In 1658, based on his reading of the Bible and on historical records, the Irish clergyman James Ussher declared that God had created the Earth on October 22, 4004 B.C. Geologists of Darwin's day begged to differ, arguing for a far older Earth. Darwin, knowing that evolution required vastly more time than just six millennia, concurred. In the first edition of the Origin of Species, he estimated our planet to be at least several hundred million years old. In fact, as is well known today, it is far more primeval. In the 1900s, after Marie and Pierre Curie discovered radioactivity, physicists learned how to use the half-life of uranium and other radioactive elements to estimate the age of rocks. The oldest minerals found on Earth are about 4.1 to 4.2 billion years old, indicating our planet is at least that old. But meteorites, which scientists believe formed at the same time as the planets and which, unlike the Earth, are not geologically active and therefore retain evidence of their formation, date even further back. Using several different dating methods on dozens of different kinds of meteorites, scientists have, in instance after instance, come up with an age of roughly 4.5 billion years—the current widely accepted estimate of our planet's age.



 

Gaps in the fossil record will be filled in with key transitional fossils.

In his notebooks, Darwin worried about the many gaps in the fossil record that then existed, "like pages torn from a book." Perhaps the most glaring was the complete lack of fossils before the Cambrian Period (544-510 million years ago). "To the question why do we not find rich fossiliferous deposits belonging to these assumed earliest periods before the Cambrian system, I can give no satisfactory answer," he wrote. If his theory of evolution was right, he knew such gaps would eventually be filled in. Only in the past half century have paleontologists unearthed fossils from the Precambrian, and it's a huge and ever-growing trove, with the oldest fossils dating to about 3.5 billion years ago. Moreover, they continue to unearth key fossils that bridge those gaps Darwin bemoaned, including Archaeopteryx, shown here. To see a range of such transitional fossils, go to Fossil Evidence.



 

An insect with a foot-long tongue must exist to pollinate this orchid.

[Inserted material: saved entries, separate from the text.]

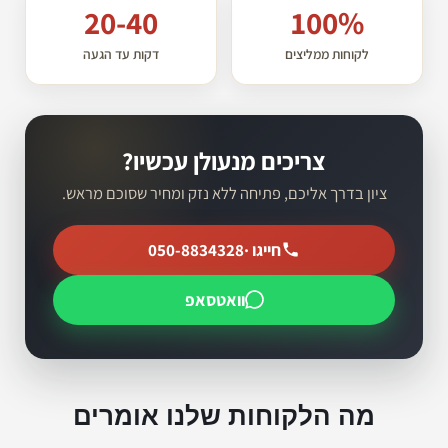
20-40
100%
לקוחות ממליצים
דקות עד הגעה
צריכים מנעולן עכשיו?
ציון בדרך אליכם, פתיחה ללא נזק ומחיר שסוכם מראש.
חייגו ·
050-8834328
וואטסאפ
מה הלקוחות שלנו אומרים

Not all of Darwin's conjectures were so broad in scope or so earth-shaking; some were simple predictions. Take the case of this species of orchid, Angraecum sesquipedale, from Madagascar. When Darwin saw this orchid in 1862, he, like anyone who saw it, was astonished by the length of its spur, which can reach over a foot in length. (See long, slim tube in photo.) "Astounding," he wrote. "What insect could suck it?" For some as-yet unknown insect must, he insisted, and it had to have a foot-long tongue to get at the plant's nectar, which pools at the very base of the spur. Entomologists of his day were skeptical, for no such creature had ever turned up. But more than 40 years after Darwin's death in 1882, scientists discovered a giant hawk moth in Madagascar, and it lapped the orchid's nectar with, yes, a foot-long tongue. The moth was named Xanthopan morganii praedicta in honor of his prediction. Once again, Darwin was right.